Data Mining the Internet of Things
Flickr - Tau Zero
In 1994 my wife came to me while I was at a fledgling startup department at MCI, providing Internet at college campuses with their CampusMCI service. She said to me, “Someone should start a company that has every movie ever made and you can watch them on demand over the internet.”
I brushed her suggestion aside. “Video requires huge amounts of data. It simply couldn’t be delivered fast enough, especially as a widely available service.” Having seen data speeds jump from 300 baud to 56k, I still couldn’t comprehend a world where widespread 10mb cable connections would be prevalent or where fiber would threaten to make those speeds seem archaic. It was my “why would you want more than 640k of memory,” moment. Years later when Netflix announced streaming service, she enjoyed reminding me.
The ChromeBook is realization of the vision that Ellison had in his head all those years ago
That same year an executive at MCI came to me and asked me to create a report analyzing the prospects for thin-client computing. Oracle’s CEO, Larry Ellison just wouldn’t shut up about how disruptive thin-client computing was going to be to technology industries. Centralized management, lower total cost of ownership and operation, better security, the benefits were just too large for corporate America to continue to ignore. My recommendation – without complete shifts in the underlying nature of network infrastructure and back-end servers, thin-client computing was a step backwards to the early days of big-iron mainframe and minicomputers connected to dumb terminals.
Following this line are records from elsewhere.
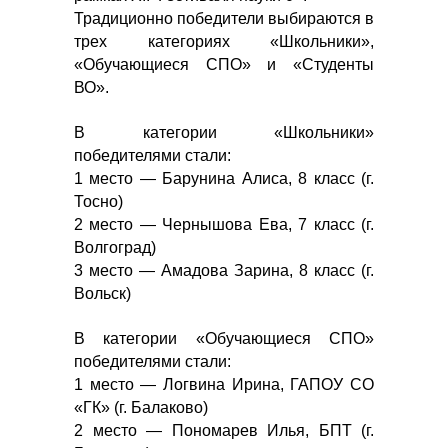
Традиционно победители выбираются в
трех категориях «Школьники»,
«Обучающиеся СПО» и «Студенты
ВО».
В категории «Школьники»
победителями стали:
1 место — Барунина Алиса, 8 класс (г.
Тосно)
2 место — Чернышова Ева, 7 класс (г.
Волгоград)
3 место — Амадова Зарина, 8 класс (г.
Вольск)
В категории «Обучающиеся СПО»
победителями стали:
1 место — Логвина Ирина, ГАПОУ СО
«ГК» (г. Балаково)
2 место — Пономарев Илья, БПТ (г.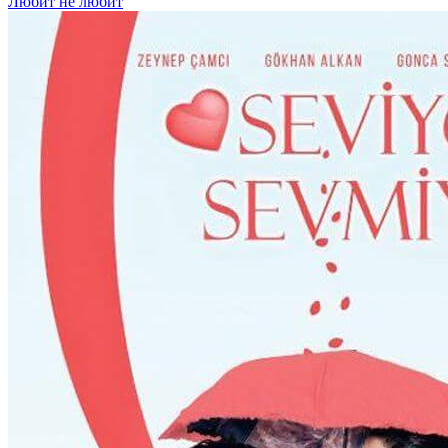
Любит не любит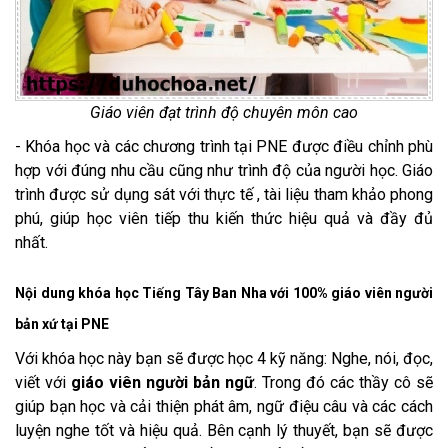
Giáo viên đạt trình độ chuyên môn cao
- Khóa học và các chương trình tại PNE được điều chỉnh phù
hợp với đúng nhu cầu cũng như trình độ của người học. Giáo
trình được sử dụng sát với thực tế , tài liệu tham khảo phong
phú, giúp học viên tiếp thu kiến thức hiệu quả và đầy đủ
nhất.
Nội dung khóa học Tiếng Tây Ban Nha với 100% giáo viên người
bản xứ tại PNE
Với khóa học này bạn sẽ được học 4 kỹ năng: Nghe, nói, đọc,
viết với
giáo viên người bản ngữ
. Trong đó các thầy cô sẽ
giúp bạn học và cải thiện phát âm, ngữ điệu câu và các cách
luyện nghe tốt và hiệu quả. Bên cạnh lý thuyết, bạn sẽ được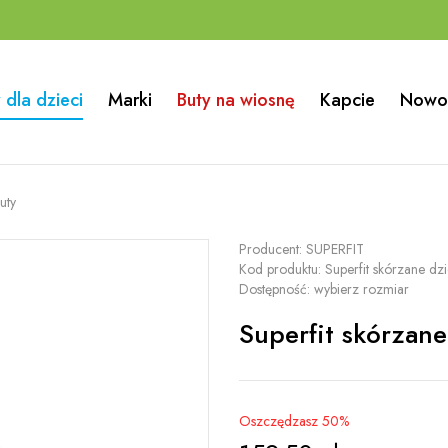
 dla dzieci
Marki
Buty na wiosnę
Kapcie
Nowo
uty
Producent:
SUPERFIT
Kod produktu:
Superfit skórzane d
Dostępność:
wybierz rozmiar
Superfit skórzan
Oszczędzasz 50%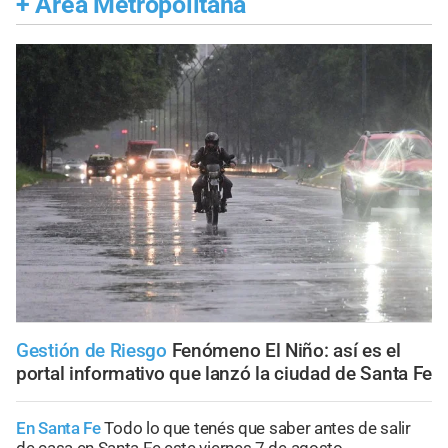
+
Área Metropolitana
Gestión de Riesgo
Fenómeno El Niño: así es el
portal informativo que lanzó la ciudad de Santa Fe
En Santa Fe
Todo lo que tenés que saber antes de salir
de casa en Santa Fe este viernes 7 de agosto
Now, 20 years later, we stand at the cusp of a fundamental shift to lower cost, lower powered personal computing devices that rely on cloud based web applications and services. But we still can’t say Larry was right, because we’re still not there. The ChromeBook is realization of the vision that Ellison had in his head all those years ago, but consumers still aren’t flocking to adopt this approach to personal computing. There is hesitation, mistrust and what I think is the good sense to understand that the promise of ubiquitous and persistent wireless connectivity to remote cloud services is not a reality yet and without that thin-client computing is a hollow promise full of compromise.
Now, we really don’t think of ChromeOS and cloud based services as the realization of Larry Ellison’s proposals on thin-client computing today, but they are.
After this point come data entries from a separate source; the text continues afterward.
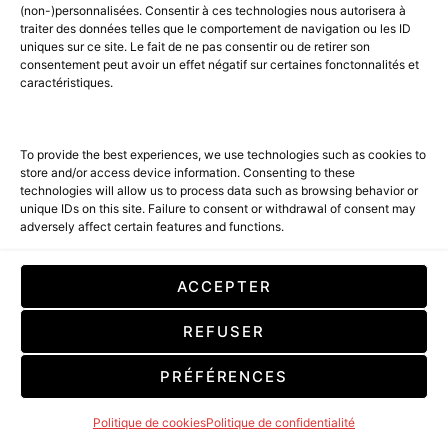
(non-)personnalisées. Consentir à ces technologies nous autorisera à
AGENCE MEDIANE.
traiter des données telles que le comportement de navigation ou les ID
uniques sur ce site. Le fait de ne pas consentir ou de retirer son
ACCUEIL
BEST OF LUXE
35 MAGAZINES
consentement peut avoir un effet négatif sur certaines fonctonnalités et
SHOPPING & CONCIERGERIE
Voyages
Contact
caractéristiques.
Avant-Premières
& Offres exclusives
To provide the best experiences, we use technologies such as cookies to
store and/or access device information. Consenting to these
technologies will allow us to process data such as browsing behavior or
unique IDs on this site. Failure to consent or withdrawal of consent may
adversely affect certain features and functions.
ACCEPTER
SUBSCRIBE
REFUSER
En cochant cette case, vous confirmez que vous avez lu et que vous
acceptez nos conditions d'utilisation concernant le stockage des
PRÉFÉRENCES
données soumises par le biais de ce formulaire. By checking this box, you
confirm that you have read and are agreeing to our terms of use
regarding the storage of the data submitted through this form.
Politique de cookies
Politique de confidentialité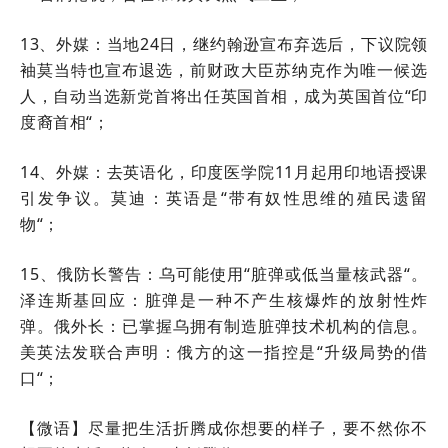
13、外媒：当地24日，继约翰逊宣布弃选后，下议院领
袖莫当特也宣布退选，前财政大臣苏纳克作为唯一候选
人，自动当选新党首将出任英国首相，成为英国首位“印
度裔首相“；
14、外媒：去英语化，印度医学院11月起用印地语授课
引发争议。莫迪：英语是“带有奴性思维的殖民遗留
物“；
15、俄防长警告：乌可能使用“脏弹或低当量核武器“。
泽连斯基回应：脏弹是一种不产生核爆炸的放射性炸
弹。俄外长：已掌握乌拥有制造脏弹技术机构的信息。
美英法发联合声明：俄方的这一指控是“升级局势的借
口“；
【微语】尽量把生活折腾成你想要的样子，要不然你不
Many of the barriers to widespread adoption that keep thin-client solutions at bay apply to connected machines
So what does the slow adoption of thin-client computing have to do with the Internet of Things and Machine to Machine (M2M) technologies? A lot more than you might think at first glance. There is the same sense of hyperbole and exaggeration around the impact and speed with which IoT will change society. Additionally, many of the barriers to widespread adoption that keep thin-client solutions at bay apply to connected machines.
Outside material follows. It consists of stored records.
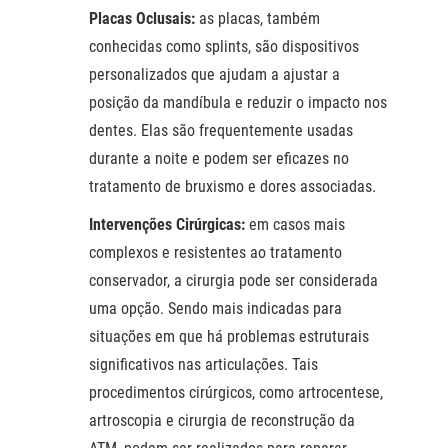
Placas Oclusais:
as placas, também
conhecidas como splints, são dispositivos
personalizados que ajudam a ajustar a
posição da mandíbula e reduzir o impacto nos
dentes. Elas são frequentemente usadas
durante a noite e podem ser eficazes no
tratamento de bruxismo e dores associadas.
Intervenções Cirúrgicas:
em casos mais
complexos e resistentes ao tratamento
conservador, a cirurgia pode ser considerada
uma opção. Sendo mais indicadas para
situações em que há problemas estruturais
significativos nas articulações. Tais
procedimentos cirúrgicos, como artrocentese,
artroscopia e cirurgia de reconstrução da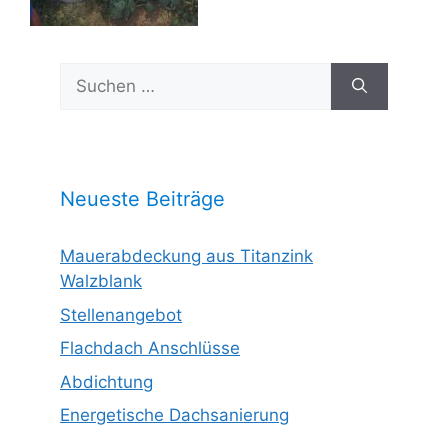
Suchen
nach:
Neueste Beiträge
Mauerabdeckung aus Titanzink
Walzblank
Stellenangebot
Flachdach Anschlüsse
Abdichtung
Energetische Dachsanierung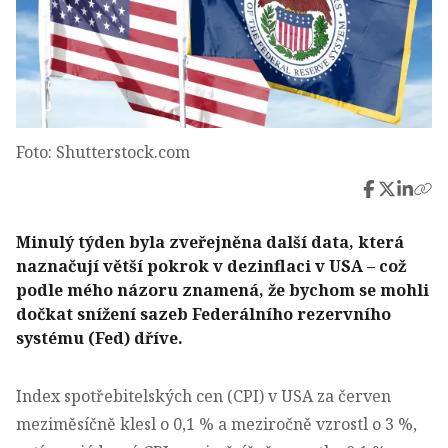
Foto: Shutterstock.com
Minulý týden byla zveřejněna další data, která
naznačují větší pokrok v dezinflaci v USA – což
podle mého názoru znamená, že bychom se mohli
dočkat snížení sazeb Federálního rezervního
systému (Fed) dříve.
Index spotřebitelských cen (CPI) v USA za červen
meziměsíčně klesl o 0,1 % a meziročně vzrostl o 3 %,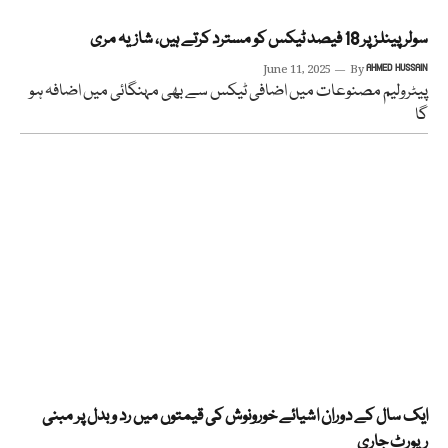
سولر پینلز پر 18 فیصد ٹیکس کو مسترد کرتے ہیں، شازیہ مری
June 11, 2025
By
AHMED HUSSAIN
پیٹرولیم مصنوعات میں اضافی ٹیکس سے بھی مہنگائی میں اضافہ ہو
گا
ایک سال کے دوران اشیائے خورونوش کی قیمتوں میں رد و بدل پر مبنی
رپورٹ جاری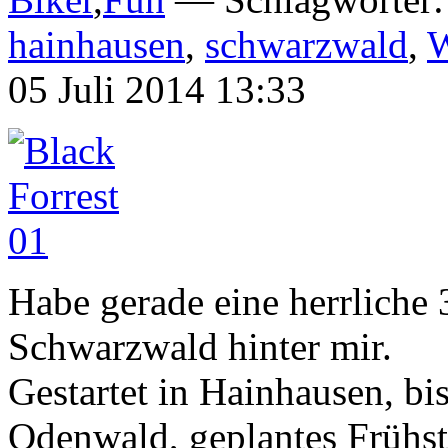
hainhausen
,
schwarzwald
,
W
05 Juli 2014 13:33
Habe gerade eine herrliche
Schwarzwald hinter mir.
Gestartet in Hainhausen, bi
Odenwald, geplantes Frühs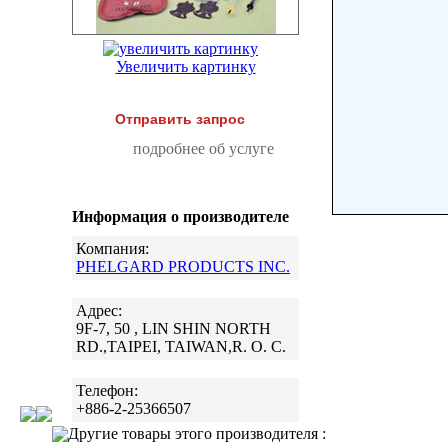
Увеличить картинку
Отправить запрос
подробнее об услуге
Информация о производителе
Компания:
PHELGARD PRODUCTS INC.
Адрес:
9F-7, 50 , LIN SHIN NORTH
RD.,TAIPEI, TAIWAN,R. O. C.
Телефон:
+886-2-25366507
Другие товары этого производителя :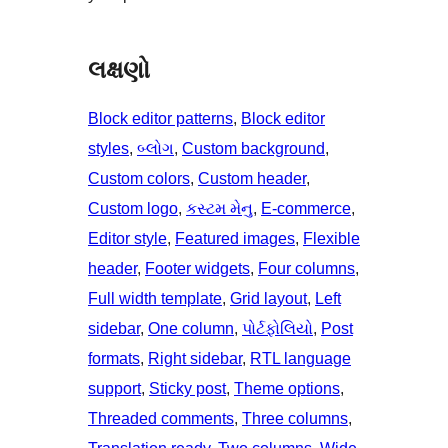
લક્ષણો
Block editor patterns
, 
Block editor
styles
, 
બ્લોગ
, 
Custom background
, 
Custom colors
, 
Custom header
, 
Custom logo
, 
કસ્ટમ મેનુ
, 
E-commerce
, 
Editor style
, 
Featured images
, 
Flexible
header
, 
Footer widgets
, 
Four columns
, 
Full width template
, 
Grid layout
, 
Left
sidebar
, 
One column
, 
પોર્ટફોલિયો
, 
Post
formats
, 
Right sidebar
, 
RTL language
support
, 
Sticky post
, 
Theme options
, 
Threaded comments
, 
Three columns
, 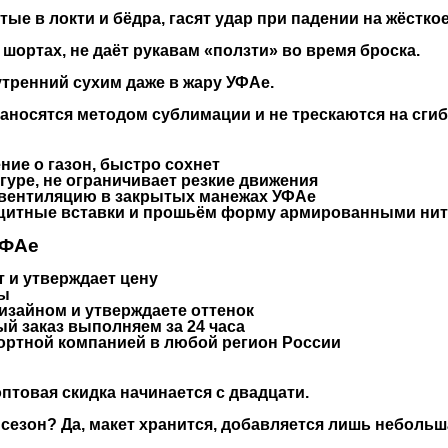
ые в локти и бёдра, гасят удар при падении на жёстко
шортах, не даёт рукавам «ползти» во время броска.
утренний сухим даже в жару УФАе.
носятся методом сублимации и не трескаются на сгиб
ние о газон, быстро сохнет
гуре, не ограничивает резкие движения
 вентиляцию в закрытых манежах УФАе
итные вставки и прошьём форму армированными нитя
УФАе
т и утверждает цену
мы
дизайном и утверждаете оттенок
ый заказ выполняем за 24 часа
ортной компанией в любой регион России
птовая скидка начинается с двадцати.
 сезон?
Да, макет хранится, добавляется лишь небольш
Consumer reluctance and privacy concerns, cost management and benefit, technological maturity and the ability to rapidly and inexpensively transfer, analyze, interpret and act on the data are all hurdles to widespread M2M adoption.
We’ve seen much analysis of Google’s acquisition of NEST, and quite a bit of speculation as to why Google was willing to pay more than $1 billion more than the market value to ensure that this property would become part of their family. While that is an interesting part of the story, I’m going to focus on something a little more mundane that hardly ever gets mentioned in the M2M discussion.
GM is a pioneer in this field. Their OnStar system is exactly the kind of automotive telematics system frequently used as an example of what the future holds for machines connected by the Internet of Things. But GM has been doing it since 1996. Your Nike Fuelband doesn’t seem so innovative and revolutionary now, does it?
Several years ago I purchased a used Escalade. My first experience with OnStar was driving in a heavy storm looking for a house I had never been to before. In these horrible conditions I drove around the streets of a suburban subdivision at 5MPH for 45 minutes. Suddenly I heard a phone ringing. I pulled out my phone to answer it, but that wasn’t it. I asked my friend if it was his phone, he replied,
“Is it your car?”
I looked down at the odometer and instead of the mileage I saw the word, “ring”. I then recalled seeing an icon of a phone somewhere on the dash. After a few moments of frantic searching, I remembered where it was. I pressed the button and was greeted by an operator who asked for the previous owner of the vehicle.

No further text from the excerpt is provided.